→ **WHAT IS EXPECTED**: Set down the entries that follow exactly as written, leaving out any images.

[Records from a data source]
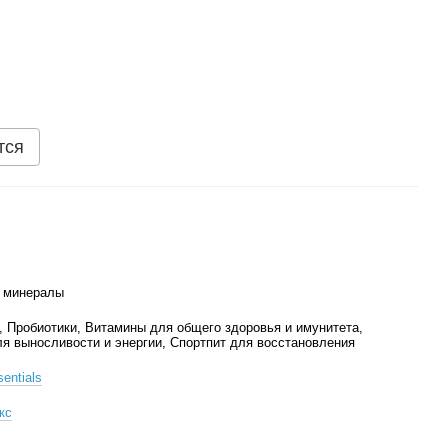
тся
 минералы
, Пробиотики, Витамины для общего здоровья и имунитета,
ля выносливости и энергии, Спортпит для восстановления
sentials
кс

→ **SOLUTION**:
тся
 минералы
, Пробиотики, Витамины для общего здоровья и имунитета,
ля выносливости и энергии, Спортпит для восстановления
sentials
кс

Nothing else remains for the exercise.